The Clever Hack That Let A Toymaker Bring Robot Cars To Market 20 Years Early

Anki Drive uses technology similar to Google’s self-driving cars, at 1/1000th the cost. Not bad for a toy car.

What is “cool?” If you’re a kid, cool is robot cars with lasers and machine guns, blasting around a track at 250 miles per hour. If you’re an adult, cool might be sitting back and reading a book or watching a movie as your Google self-driving car drives itself down the highway. In both cases, it’s the car that’s cool, not the dumb old road underneath.


But sometimes “cool” can be deceiving. In the case of Anki Drive–the iPhone-controlled, deathmatching cars Apple first revealed on-stage at the Worldwide Developers Conference back in June–the track itself is just as cool as the cars. In fact, that big plastic track that ships with Anki’s robot racing set is a brilliant hack that has brought the technology behind driverless cars to a mainstream consumer audience decades before its time.

If you’ve never heard of Anki Drive, chances are that it’s the kind of toy you would have gnawed off your own arm to have as a kid. After buying the Anki Drive starter kit, you unroll a Tron-like plastic track on the floor, load up the official Anki Drive app, pair the two enclosed Anki sportsters to your iPhone via Bluetooth, and give them a gentle push to start racing down the track.

But while Anki’s cars will happily drive themselves on a high-speed excursion around the track until they run out of battery, things get really cool once you take over control of a car with your iPhone and begin racing against a friend. Use your iPhone’s accelerometer to smash into another car, knocking it off the track, or use your onboard weapons to shoot the other car down with lasers and tractor beams. It’s awesome fun–a physical mash-up between Hot Wheels and Mario Kart–but what’s really cool is how it all works.

“There are three major types of problems engineers have to solve to make self-driving cars a reality,” says Anki cofounder Boris Sofman. “Positioning, reasoning, and execution.”

In other words, for a car to drive itself, first it needs to gather data about where it is in the real world: in human terms, it needs to be able to “see” where it is. Next, a car needs to be able to take this data and crunch it into a mental model of everything it can see and where everything is in relation to where it wants to go, then come up with a plan to get there. Let’s call this “understanding.” Finally, a self-driving car needs be able to execute a plan based upon its understanding of both its goals and environment by being able to control its own movement.

In many ways, this last part is the simplest challenge when it comes to making self-driving cars a reality. More complicated–and, importantly, much more expensive–is teaching a car not to just see, but to understand. Google’s driverless car uses upwards of $150,000 worth of equipment to see the road around it, including a $70,000 64-beam laser radar system.

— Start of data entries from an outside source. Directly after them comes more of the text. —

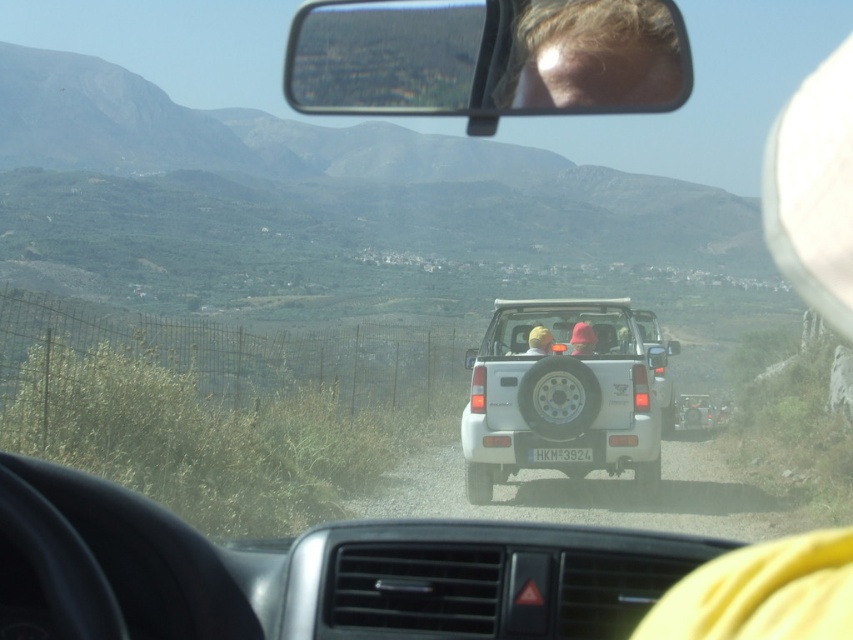 Is point (561, 458) closer to viewer compared to point (541, 353)?

Yes, it is.

Can you confirm if white plastic license plate at rear is positioned to the left of yellow fabric headscarf at rear center?

Incorrect, white plastic license plate at rear is not on the left side of yellow fabric headscarf at rear center.

You are a GUI agent. You are given a task and a screenshot of the screen. Output one action in this format:
    pyautogui.click(x=<x>, y=<y>)
    Task: Click on the white plastic license plate at rear
    The width and height of the screenshot is (853, 640).
    Given the screenshot: What is the action you would take?
    pyautogui.click(x=560, y=454)

In the scene shown: Is clear plastic view mirror at upper center positioned behind yellow fabric headscarf at rear center?

No, clear plastic view mirror at upper center is closer to the viewer.

Which is in front, point (579, 42) or point (532, 353)?

Point (579, 42) is more forward.

Image resolution: width=853 pixels, height=640 pixels. Find the location of `clear plastic view mirror at upper center`. clear plastic view mirror at upper center is located at coordinates [486, 58].

Can you confirm if clear plastic view mirror at upper center is shorter than white matte jeep at rear?

Yes, clear plastic view mirror at upper center is shorter than white matte jeep at rear.

Is clear plastic view mirror at upper center above white matte jeep at rear?

Indeed, clear plastic view mirror at upper center is positioned over white matte jeep at rear.

Which is in front, point (416, 3) or point (608, 368)?

Point (416, 3) is more forward.

Locate an element on the screen. Image resolution: width=853 pixels, height=640 pixels. clear plastic view mirror at upper center is located at coordinates [x=486, y=58].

Anki’s solution is far simpler. “The track itself is the layer that bridges the physical and virtual worlds of Anki Drive,” says Sofman.


Although the surface of the Anki Drive track might appear an impenetrable, vinyl-like black, it’s actually transparent to infrared light. In fact, it’s made of the same plastic that lets the infrared beam shoot out to your TV inside your universal remote. Strip this layer of plastic away and what you’d see is an elaborate tarmac of code that each Anki car can see with the infrared eye of a cheap, downward-facing sensor. By reading this river of invisible ones-and-zeros, each Anki car knows exactly where it is on the track at any given moment.

After reading this information from the track, each Anki Drive car beams what it “sees” to a connected iPhone, which combines this information with the data from the other cars on the track into a virtual map it understands. The app then accounts for things like momentum and trajectory, then sends commands back to the cars on the track, telling them to speed up, slow down, or veer left and right, depending on both where the car is supposed to be going and what a player wants each car to be doing at that moment. Rinse and repeat, up to 500 times per second, and you have Anki Drive.

Anki’s solution to a complicated and expensive problem is an elegant one, but unfortunately, it can’t be rolled out on a nationwide scale as easily as simply unrolling a plastic mat. Without a centralized computer keeping track of every car in the country and rerouting them accordingly at all times, Anki’s approach–encoding our roads with infrared data–isn’t going to get driverless cars here any quicker.

Even so, Anki Drive shouldn’t just be dismissed as a toy. The way Anki cars see the road around them may differ, but that’s just the input. “Anki cars drive themselves using the same class of algorithms that Google uses for its fleet of driverless cars,” says Sofman. Just like GPS, radars, or lasers, Anki’s track is just another way of seeing. It’s teaching a car to understand what it’s seeing that is the hard part, and by going cheap and simple, the holiday season’s hottest toy may have just jumped self-driving cars to market by 10 or 20 years. What’s cooler than that?